Acute Lymphoblastic Leukaemia (ALL) - ALL is the most common cancer in children. Bone pain, pancytopenia, and lymphadenopathy are common presenting features. CNS involvement is a key concern in ALL, requiring CSF analysis and prophylaxis. This subtype (t(12;21)) is associated with good prognosis.

🩸Case 4: 

A 48-year-old man presents for evaluation of fatigue, early satiety, and night sweats. He mentions that his trousers have become tight at the waist and he's noticed fullness in the left upper quadrant. He works as a school principal and has no significant medical history.

On examination:

• Mild pallor
• Massive splenomegaly (extends 10 cm below costal margin)
• No lymphadenopathy

Investigations:

• Hb: 110 g/L
• WBC: 160 × 10⁹/L
• Platelets: 580 × 10⁹/L
• Blood film: left shift (promyelocytes, myelocytes, basophilia, eosinophilia), few blasts
• Bone marrow: hypercellular with granulocytic hyperplasia
• Cytogenetics: t(9;22) BCR-ABL fusion gene positive
• BCR-ABL PCR: high transcript levels

Discussion Prompts:

• What features distinguish this from a reactive leukocytosis?
• What does the presence of basophils suggest?
• Why is the BCR-ABL PCR result important for diagnosis and monitoring?
• What is the first-line treatment, and how is response measured?
• What is the natural history of untreated CML?

Learning Point:

Chronic Myeloid Leukaemia (CML) - CML often presents in the chronic phase, where patients may be asymptomatic or show constitutional symptoms and splenomegaly.

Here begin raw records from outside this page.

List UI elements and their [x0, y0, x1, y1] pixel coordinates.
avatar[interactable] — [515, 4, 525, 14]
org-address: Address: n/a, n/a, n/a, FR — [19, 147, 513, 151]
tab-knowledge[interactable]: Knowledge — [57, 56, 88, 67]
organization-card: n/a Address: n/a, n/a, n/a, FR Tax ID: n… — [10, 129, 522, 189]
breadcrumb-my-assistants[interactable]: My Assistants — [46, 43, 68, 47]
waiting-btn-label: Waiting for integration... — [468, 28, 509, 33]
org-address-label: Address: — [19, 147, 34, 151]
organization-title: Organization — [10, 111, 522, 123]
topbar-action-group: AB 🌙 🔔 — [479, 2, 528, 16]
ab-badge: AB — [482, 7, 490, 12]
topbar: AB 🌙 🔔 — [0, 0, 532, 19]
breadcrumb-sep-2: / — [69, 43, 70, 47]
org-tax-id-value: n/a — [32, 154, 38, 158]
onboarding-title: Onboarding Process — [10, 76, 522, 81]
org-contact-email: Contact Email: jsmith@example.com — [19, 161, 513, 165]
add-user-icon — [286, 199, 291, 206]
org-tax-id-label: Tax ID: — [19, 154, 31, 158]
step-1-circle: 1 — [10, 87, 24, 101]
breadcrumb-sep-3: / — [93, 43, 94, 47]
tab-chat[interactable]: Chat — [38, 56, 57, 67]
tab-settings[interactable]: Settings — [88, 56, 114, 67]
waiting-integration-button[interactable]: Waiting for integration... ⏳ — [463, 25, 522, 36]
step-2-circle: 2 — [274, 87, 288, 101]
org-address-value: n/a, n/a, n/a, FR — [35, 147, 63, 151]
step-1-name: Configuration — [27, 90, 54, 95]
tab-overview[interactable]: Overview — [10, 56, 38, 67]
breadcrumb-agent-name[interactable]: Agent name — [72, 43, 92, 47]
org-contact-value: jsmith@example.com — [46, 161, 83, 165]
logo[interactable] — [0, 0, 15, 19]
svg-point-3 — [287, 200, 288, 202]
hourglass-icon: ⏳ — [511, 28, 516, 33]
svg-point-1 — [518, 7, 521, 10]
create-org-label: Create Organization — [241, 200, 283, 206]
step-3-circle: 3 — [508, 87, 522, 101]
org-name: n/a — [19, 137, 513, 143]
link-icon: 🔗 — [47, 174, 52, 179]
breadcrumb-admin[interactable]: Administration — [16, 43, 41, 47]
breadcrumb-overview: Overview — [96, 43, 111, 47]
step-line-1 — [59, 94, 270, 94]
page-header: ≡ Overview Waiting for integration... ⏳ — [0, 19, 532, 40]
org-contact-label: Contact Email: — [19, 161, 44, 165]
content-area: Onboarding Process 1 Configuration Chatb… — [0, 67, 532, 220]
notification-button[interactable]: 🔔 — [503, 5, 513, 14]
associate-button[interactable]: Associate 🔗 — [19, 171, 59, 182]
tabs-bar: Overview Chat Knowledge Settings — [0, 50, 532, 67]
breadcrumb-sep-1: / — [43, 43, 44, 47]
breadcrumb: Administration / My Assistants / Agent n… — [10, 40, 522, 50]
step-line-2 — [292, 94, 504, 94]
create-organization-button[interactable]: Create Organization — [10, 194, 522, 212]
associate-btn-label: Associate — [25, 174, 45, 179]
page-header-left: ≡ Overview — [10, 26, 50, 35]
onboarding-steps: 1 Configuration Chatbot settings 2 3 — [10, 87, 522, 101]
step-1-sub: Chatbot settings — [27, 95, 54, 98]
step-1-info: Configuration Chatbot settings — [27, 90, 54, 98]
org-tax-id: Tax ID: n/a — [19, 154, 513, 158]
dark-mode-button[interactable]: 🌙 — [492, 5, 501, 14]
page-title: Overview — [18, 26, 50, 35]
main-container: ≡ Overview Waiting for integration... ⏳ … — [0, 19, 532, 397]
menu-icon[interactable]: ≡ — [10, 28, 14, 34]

The hallmark is the Philadelphia chromosome (BCR-ABL fusion). Tyrosine kinase inhibitors (TKIs) are the mainstay of treatment and have transformed prognosis.

In summary

Think of leukaemia as a failure of bone marrow balance: too many abnormal cells, not enough normal ones. All forms arise from clonal proliferation of haematopoietic cells, with mutations disrupting differentiation and apoptosis.

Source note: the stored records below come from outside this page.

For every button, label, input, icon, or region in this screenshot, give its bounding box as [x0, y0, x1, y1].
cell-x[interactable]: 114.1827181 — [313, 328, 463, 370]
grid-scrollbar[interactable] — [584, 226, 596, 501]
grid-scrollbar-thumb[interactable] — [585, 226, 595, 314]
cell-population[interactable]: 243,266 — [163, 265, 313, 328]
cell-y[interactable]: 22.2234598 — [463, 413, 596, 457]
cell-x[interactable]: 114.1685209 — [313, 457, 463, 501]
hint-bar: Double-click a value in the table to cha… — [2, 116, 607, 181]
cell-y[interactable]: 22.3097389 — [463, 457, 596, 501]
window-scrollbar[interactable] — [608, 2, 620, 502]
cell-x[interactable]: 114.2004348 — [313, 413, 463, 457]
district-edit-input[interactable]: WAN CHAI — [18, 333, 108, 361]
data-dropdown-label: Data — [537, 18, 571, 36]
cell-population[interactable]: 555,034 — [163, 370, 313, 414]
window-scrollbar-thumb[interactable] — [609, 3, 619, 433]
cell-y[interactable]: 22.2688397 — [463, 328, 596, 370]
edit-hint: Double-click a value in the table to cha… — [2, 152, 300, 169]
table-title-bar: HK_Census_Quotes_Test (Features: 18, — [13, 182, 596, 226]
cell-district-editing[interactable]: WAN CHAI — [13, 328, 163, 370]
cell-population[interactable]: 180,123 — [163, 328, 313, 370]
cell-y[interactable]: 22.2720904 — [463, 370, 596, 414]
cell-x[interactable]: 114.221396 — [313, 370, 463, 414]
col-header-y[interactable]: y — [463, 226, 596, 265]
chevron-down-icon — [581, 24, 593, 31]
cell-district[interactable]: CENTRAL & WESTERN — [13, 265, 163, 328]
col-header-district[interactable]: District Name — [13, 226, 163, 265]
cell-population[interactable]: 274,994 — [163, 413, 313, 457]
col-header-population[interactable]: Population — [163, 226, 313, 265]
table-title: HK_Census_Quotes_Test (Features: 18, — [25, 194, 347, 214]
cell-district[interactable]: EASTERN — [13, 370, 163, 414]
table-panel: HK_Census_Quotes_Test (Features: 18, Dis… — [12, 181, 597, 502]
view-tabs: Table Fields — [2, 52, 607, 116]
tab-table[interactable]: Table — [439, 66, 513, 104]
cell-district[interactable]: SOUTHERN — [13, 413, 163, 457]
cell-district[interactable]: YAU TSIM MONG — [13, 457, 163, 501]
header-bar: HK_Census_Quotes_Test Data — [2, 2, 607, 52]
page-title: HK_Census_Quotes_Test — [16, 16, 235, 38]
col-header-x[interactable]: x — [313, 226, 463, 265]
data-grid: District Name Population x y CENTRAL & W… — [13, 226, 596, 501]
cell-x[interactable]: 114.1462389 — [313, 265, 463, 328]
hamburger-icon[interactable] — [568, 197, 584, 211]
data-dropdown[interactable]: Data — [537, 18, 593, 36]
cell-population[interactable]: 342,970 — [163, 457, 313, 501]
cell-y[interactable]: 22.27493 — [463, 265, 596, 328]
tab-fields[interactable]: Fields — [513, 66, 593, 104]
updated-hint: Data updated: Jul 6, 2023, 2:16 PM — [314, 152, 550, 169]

Understand the cell of origin, speed of progression, and clinical context to distinguish between types. 

Acute and chronic leukaemias differ in tempo, cell maturity, clinical presentation, and urgency of treatment. Remember acute leukaemias are haematological emergencies; chronic leukaemias often follow a slower, more nuanced course.

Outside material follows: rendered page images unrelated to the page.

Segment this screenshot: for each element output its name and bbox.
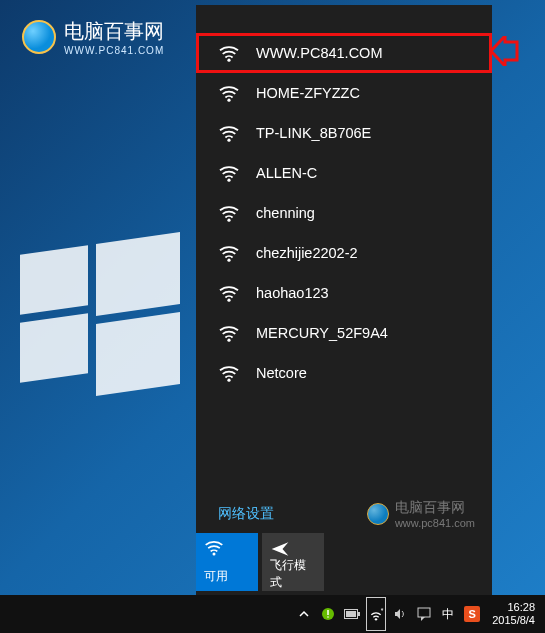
wifi-icon [204, 539, 224, 557]
wifi-tile-label: 可用 [204, 568, 228, 585]
wifi-icon [218, 204, 240, 222]
svg-rect-14 [346, 611, 356, 617]
network-ssid: chezhijie2202-2 [256, 245, 358, 261]
airplane-tile-label: 飞行模式 [270, 557, 316, 591]
svg-rect-17 [418, 608, 430, 617]
watermark-title: 电脑百事网 [395, 499, 475, 517]
action-center-icon[interactable] [412, 595, 436, 633]
network-item-8[interactable]: Netcore [196, 353, 492, 393]
watermark-sub: www.pc841.com [395, 517, 475, 529]
tray-overflow-icon[interactable] [292, 595, 316, 633]
battery-icon[interactable] [340, 595, 364, 633]
sogou-ime-icon[interactable]: S [460, 595, 484, 633]
wifi-icon [218, 364, 240, 382]
wifi-icon [218, 284, 240, 302]
svg-point-3 [227, 179, 230, 182]
network-ssid: HOME-ZFYZZC [256, 85, 360, 101]
svg-point-8 [227, 379, 230, 382]
airplane-icon [270, 539, 290, 557]
svg-point-0 [227, 59, 230, 62]
network-ssid: TP-LINK_8B706E [256, 125, 371, 141]
globe-icon [22, 20, 56, 54]
svg-point-5 [227, 259, 230, 262]
wifi-icon [218, 44, 240, 62]
taskbar-clock[interactable]: 16:28 2015/8/4 [484, 597, 545, 630]
network-list: WWW.PC841.COM HOME-ZFYZZC TP-LINK_8B706E… [196, 5, 492, 499]
brand-watermark-overlay: 电脑百事网 www.pc841.com [367, 499, 475, 529]
svg-point-1 [227, 99, 230, 102]
wifi-icon [218, 324, 240, 342]
svg-point-4 [227, 219, 230, 222]
airplane-tile[interactable]: 飞行模式 [262, 533, 324, 591]
network-item-6[interactable]: haohao123 [196, 273, 492, 313]
callout-arrow [489, 36, 519, 66]
network-item-2[interactable]: TP-LINK_8B706E [196, 113, 492, 153]
network-item-4[interactable]: chenning [196, 193, 492, 233]
network-ssid: haohao123 [256, 285, 329, 301]
network-tray-icon[interactable]: * [364, 595, 388, 633]
network-item-7[interactable]: MERCURY_52F9A4 [196, 313, 492, 353]
svg-point-11 [327, 616, 329, 618]
system-tray: * 中 S 16:28 2015/8/4 [292, 595, 545, 633]
quick-tiles: 可用 飞行模式 [196, 533, 492, 595]
svg-point-2 [227, 139, 230, 142]
brand-watermark-top: 电脑百事网 WWW.PC841.COM [22, 18, 164, 56]
svg-point-9 [212, 552, 215, 555]
wifi-icon [218, 84, 240, 102]
taskbar: * 中 S 16:28 2015/8/4 [0, 595, 545, 633]
windows-logo [20, 230, 180, 390]
wifi-tile[interactable]: 可用 [196, 533, 258, 591]
network-item-3[interactable]: ALLEN-C [196, 153, 492, 193]
wifi-icon [218, 164, 240, 182]
network-ssid: chenning [256, 205, 315, 221]
network-ssid: MERCURY_52F9A4 [256, 325, 388, 341]
svg-point-6 [227, 299, 230, 302]
svg-text:*: * [381, 607, 384, 614]
network-ssid: Netcore [256, 365, 307, 381]
brand-title: 电脑百事网 [64, 18, 164, 45]
security-icon[interactable] [316, 595, 340, 633]
network-ssid: WWW.PC841.COM [256, 45, 382, 61]
svg-rect-13 [358, 612, 360, 616]
network-item-1[interactable]: HOME-ZFYZZC [196, 73, 492, 113]
volume-icon[interactable] [388, 595, 412, 633]
wifi-icon [218, 244, 240, 262]
network-item-0[interactable]: WWW.PC841.COM [196, 33, 492, 73]
brand-subtitle: WWW.PC841.COM [64, 45, 164, 56]
wifi-icon [218, 124, 240, 142]
network-ssid: ALLEN-C [256, 165, 317, 181]
clock-date: 2015/8/4 [492, 614, 535, 627]
ime-indicator[interactable]: 中 [436, 595, 460, 633]
svg-point-7 [227, 339, 230, 342]
network-item-5[interactable]: chezhijie2202-2 [196, 233, 492, 273]
svg-point-15 [375, 618, 377, 620]
clock-time: 16:28 [492, 601, 535, 614]
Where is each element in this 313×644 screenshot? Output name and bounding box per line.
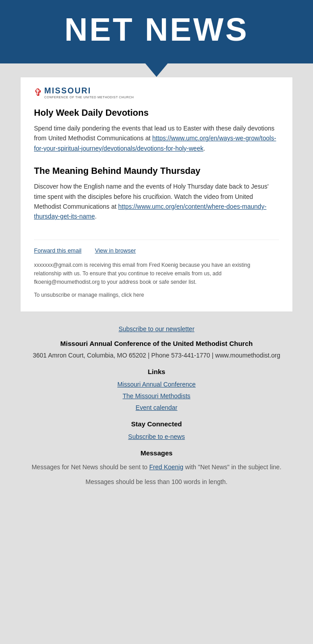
messages-text-1: Messages for Net News should be sent to … xyxy=(18,462,295,472)
address-line: 3601 Amron Court, Columbia, MO 65202 | P… xyxy=(18,352,295,359)
section-holy-week: Holy Week Daily Devotions Spend time dai… xyxy=(34,108,279,153)
unsubscribe-text: To unsubscribe or manage mailings, click… xyxy=(34,292,279,298)
view-browser-link[interactable]: View in browser xyxy=(95,247,136,254)
subscribe-newsletter-link[interactable]: Subscribe to our newsletter xyxy=(18,325,295,333)
stay-connected-heading: Stay Connected xyxy=(18,420,295,428)
header-banner: NET NEWS xyxy=(0,0,313,63)
email-card: ✞ MISSOURI CONFERENCE OF THE UNITED METH… xyxy=(20,77,293,312)
logo-area: ✞ MISSOURI CONFERENCE OF THE UNITED METH… xyxy=(34,86,279,99)
missouri-methodists-link[interactable]: The Missouri Methodists xyxy=(18,392,295,400)
event-calendar-link[interactable]: Event calendar xyxy=(18,404,295,411)
section-holy-week-title: Holy Week Daily Devotions xyxy=(34,108,279,118)
fred-koenig-link[interactable]: Fred Koenig xyxy=(149,463,183,471)
email-footer-links: Forward this email View in browser xyxy=(34,247,279,254)
links-heading: Links xyxy=(18,368,295,375)
messages-text-2: Messages should be less than 100 words i… xyxy=(18,477,295,487)
section-maundy-thursday: The Meaning Behind Maundy Thursday Disco… xyxy=(34,166,279,222)
logo-subtitle: CONFERENCE OF THE UNITED METHODIST CHURC… xyxy=(44,96,134,99)
forward-email-link[interactable]: Forward this email xyxy=(34,247,81,254)
email-footer: Forward this email View in browser xxxxx… xyxy=(34,240,279,299)
section-maundy-title: The Meaning Behind Maundy Thursday xyxy=(34,166,279,176)
logo-name: MISSOURI xyxy=(44,86,134,96)
bottom-section: Subscribe to our newsletter Missouri Ann… xyxy=(0,312,313,509)
email-notice: xxxxxxx@gmail.com is receiving this emai… xyxy=(34,261,279,287)
missouri-annual-conference-link[interactable]: Missouri Annual Conference xyxy=(18,381,295,388)
messages-heading: Messages xyxy=(18,449,295,457)
section-holy-week-body: Spend time daily pondering the events th… xyxy=(34,123,279,153)
logo-text: MISSOURI CONFERENCE OF THE UNITED METHOD… xyxy=(44,86,134,99)
header-triangle xyxy=(145,63,168,77)
subscribe-enews-link[interactable]: Subscribe to e-news xyxy=(18,433,295,440)
section-maundy-body: Discover how the English name and the ev… xyxy=(34,181,279,222)
cross-icon: ✞ xyxy=(34,87,42,98)
org-name: Missouri Annual Conference of the United… xyxy=(18,340,295,347)
header-title: NET NEWS xyxy=(18,13,295,46)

Diagnostic tools like flow cytometry and cytogenetics are central to modern diagnosis and targeted therapy. 

Advances in cytogenetics and targeted therapies (e.g. TKIs, BCL2 inhibitors, CAR-T cells) are improving prognosis.

Understanding the underlying cell line, clinical trajectory, and genetic drivers is essential for diagnosis and treatment.

Final point

And THIS is why knowing the cell lines of haemopoiesis are so important. Just wait until we get to lymphoma!